Amazon will add a second chip packaging line in its Taiwan facility, boosting AI device chip output by 40% to support next-gen Echo and Fire TV hardware. The move aims to reduce reliance on external vendors, cut procurement costs by roughly 30%, and improve on-device inference latency by over 50%.
Amazon is installing a second packaging line at its Taiwan chip facility, increasing wafer throughput to meet rising demand for on-device AI. This expansion is projected to lift chip output by 40%, translating to roughly 3 million inference chips per quarter by year-end.
The new chips will power upcoming Echo and Fire TV models with built-in neural processing units, enabling tasks like speech recognition and image analysis directly on the device. Amazon expects inference latency to drop by more than 50%, enhancing real-time responsiveness.
By scaling its in-house chip production, Amazon plans to trim third-party procurement expenses by about 30% and secure greater supply-chain control.
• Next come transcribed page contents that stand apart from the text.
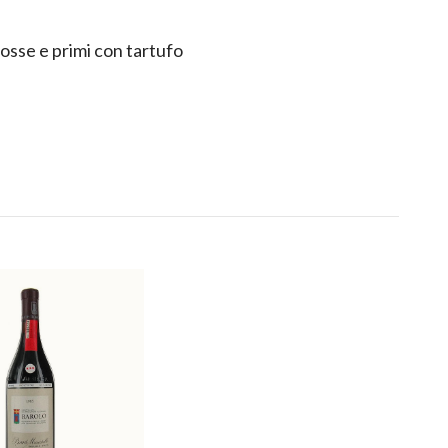
rosse e primi con tartufo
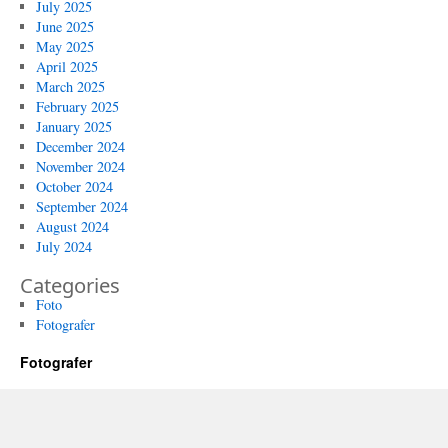
July 2025
June 2025
May 2025
April 2025
March 2025
February 2025
January 2025
December 2024
November 2024
October 2024
September 2024
August 2024
July 2024
Categories
Foto
Fotografer
Fotografer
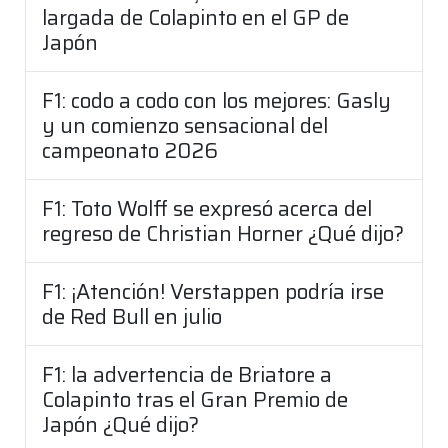
largada de Colapinto en el GP de
Japón
F1: codo a codo con los mejores: Gasly
y un comienzo sensacional del
campeonato 2026
F1: Toto Wolff se expresó acerca del
regreso de Christian Horner ¿Qué dijo?
F1: ¡Atención! Verstappen podría irse
de Red Bull en julio
F1: la advertencia de Briatore a
Colapinto tras el Gran Premio de
Japón ¿Qué dijo?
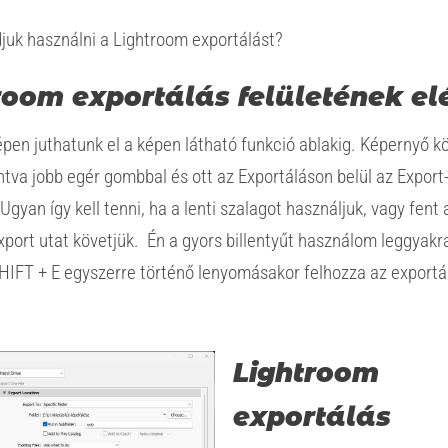
juk használni a Lightroom exportálást?
room exportálás felületének el
pen juthatunk el a képen látható funkció ablakig. Képernyő k
ntva jobb egér gombbal és ott az Exportáláson belül az Export
Ugyan így kell tenni, ha a lenti szalagot használjuk, vagy fent a
port utat követjük. Én a gyors billentyűt használom leggyakr
HIFT + E egyszerre történő lenyomásakor felhozza az exportá
Lightroom
exportálás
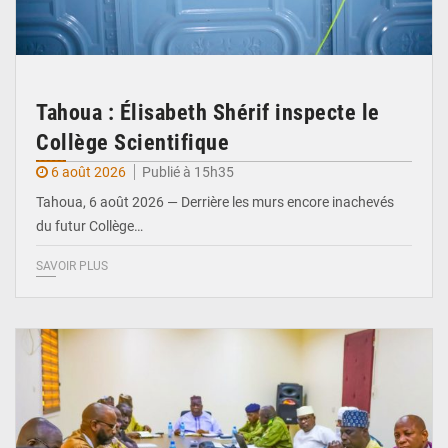
Tahoua : Élisabeth Shérif inspecte le
Collège Scientifique
6 août 2026
Publié à 15h35
Tahoua, 6 août 2026 — Derrière les murs encore inachevés
du futur Collège…
SAVOIR PLUS
© Ministère Nigérien de l'Intérieur 1͏ ͏h͏ ·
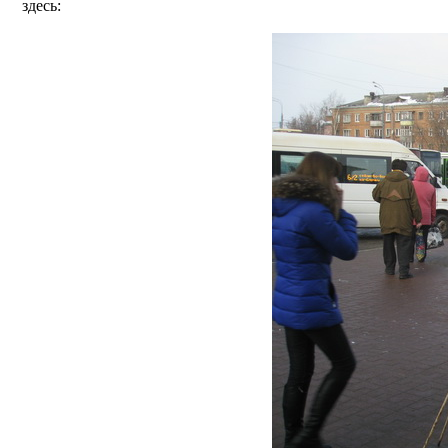
здесь:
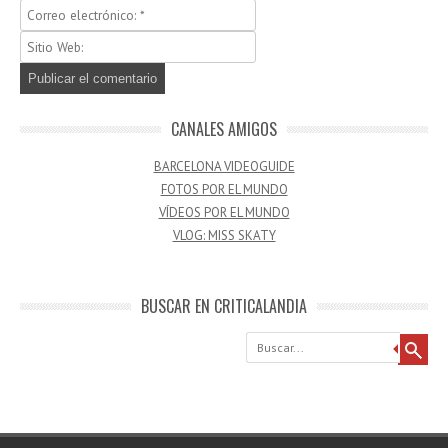
CANALES AMIGOS
BARCELONA VIDEOGUIDE
FOTOS POR EL MUNDO
VÍDEOS POR EL MUNDO
VLOG: MISS SKATY
BUSCAR EN CRITICALANDIA
Buscar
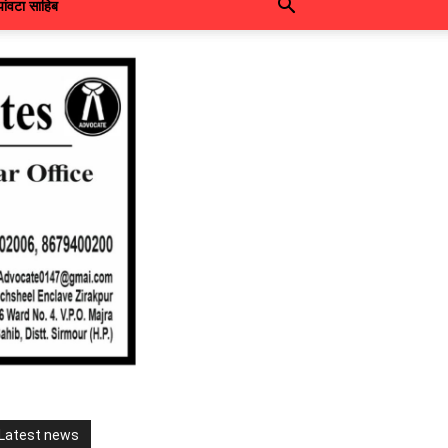
पांवटा साहिब
Latest news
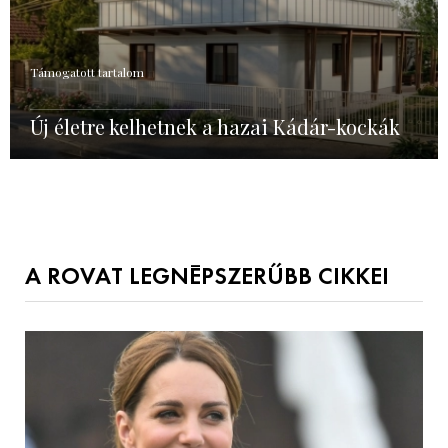
Támogatott tartalom
Új életre kelhetnek a hazai Kádár-kockák
A ROVAT LEGNÉPSZERŰBB CIKKEI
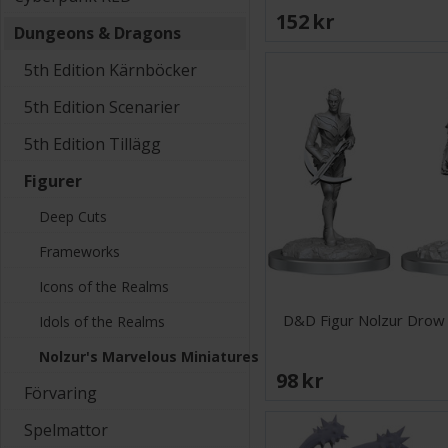
152 SEK
Dungeons & Dragons
5th Edition Kärnböcker
5th Edition Scenarier
5th Edition Tillägg
Figurer
Deep Cuts
Frameworks
Icons of the Realms
D&D Figur Nolzur Drow 
Idols of the Realms
Nolzur's Marvelous Miniatures
98 SEK
Förvaring
Spelmattor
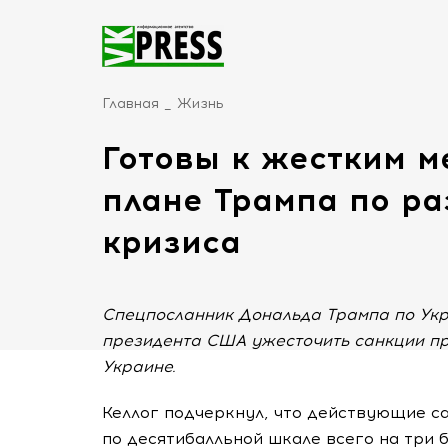
Главная
Жизнь
Готовы к жестким м
плане Трампа по р
кризиса
Спецпосланник Дональда Трампа по Укра
президента США ужесточить санкции пр
Украине.
Келлог подчеркнул, что действующие с
по десятибалльной шкале всего на три б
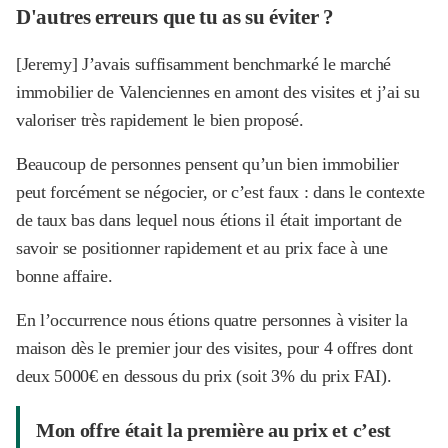
D'autres erreurs que tu as su éviter ?
[Jeremy] J’avais suffisamment benchmarké le marché
immobilier de Valenciennes en amont des visites et j’ai su
valoriser très rapidement le bien proposé.
Beaucoup de personnes pensent qu’un bien immobilier
peut forcément se négocier, or c’est faux : dans le contexte
de taux bas dans lequel nous étions il était important de
savoir se positionner rapidement et au prix face à une
bonne affaire.
En l’occurrence nous étions quatre personnes à visiter la
maison dès le premier jour des visites, pour 4 offres dont
deux 5000€ en dessous du prix (soit 3% du prix FAI).
Mon offre était la première au prix et c’est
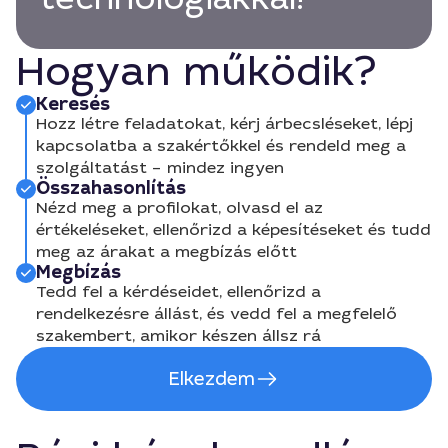
Hogyan működik?
Keresés
Hozz létre feladatokat, kérj árbecsléseket, lépj
kapcsolatba a szakértőkkel és rendeld meg a
szolgáltatást – mindez ingyen
Összahasonlítás
Nézd meg a profilokat, olvasd el az
értékeléseket, ellenőrizd a képesítéseket és tudd
meg az árakat a megbízás előtt
Megbízás
Tedd fel a kérdéseidet, ellenőrizd a
rendelkezésre állást, és vedd fel a megfelelő
szakembert, amikor készen állsz rá
Elkezdem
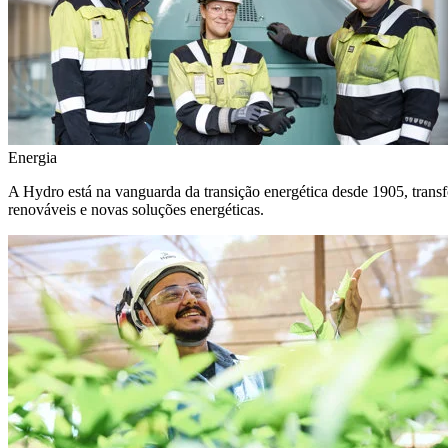
Energia
A Hydro está na vanguarda da transição energética desde 1905, transf
renováveis e novas soluções energéticas.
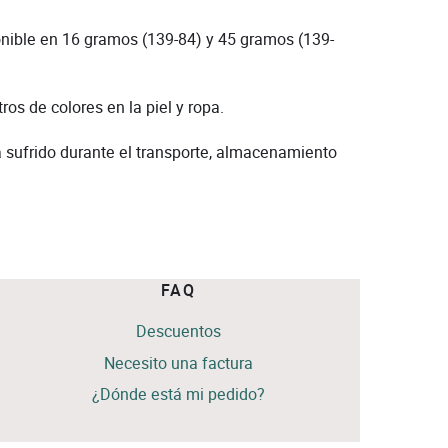
nible en 16 gramos (139-84) y 45 gramos (139-
os de colores en la piel y ropa.
a sufrido durante el transporte, almacenamiento
FAQ
Descuentos
Necesito una factura
¿Dónde está mi pedido?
This shift reduces dependence on external foundries and strengthens gross margin resilience for its hardware segment.
Amazon’s move mirrors competitors such as Google’s Tensor chips and Apple’s Neural Engines, positioning the company for deeper integration of AI across its device portfolio. Investors will monitor whether this vertical integration drives market share gains in the smart home and streaming hardware markets.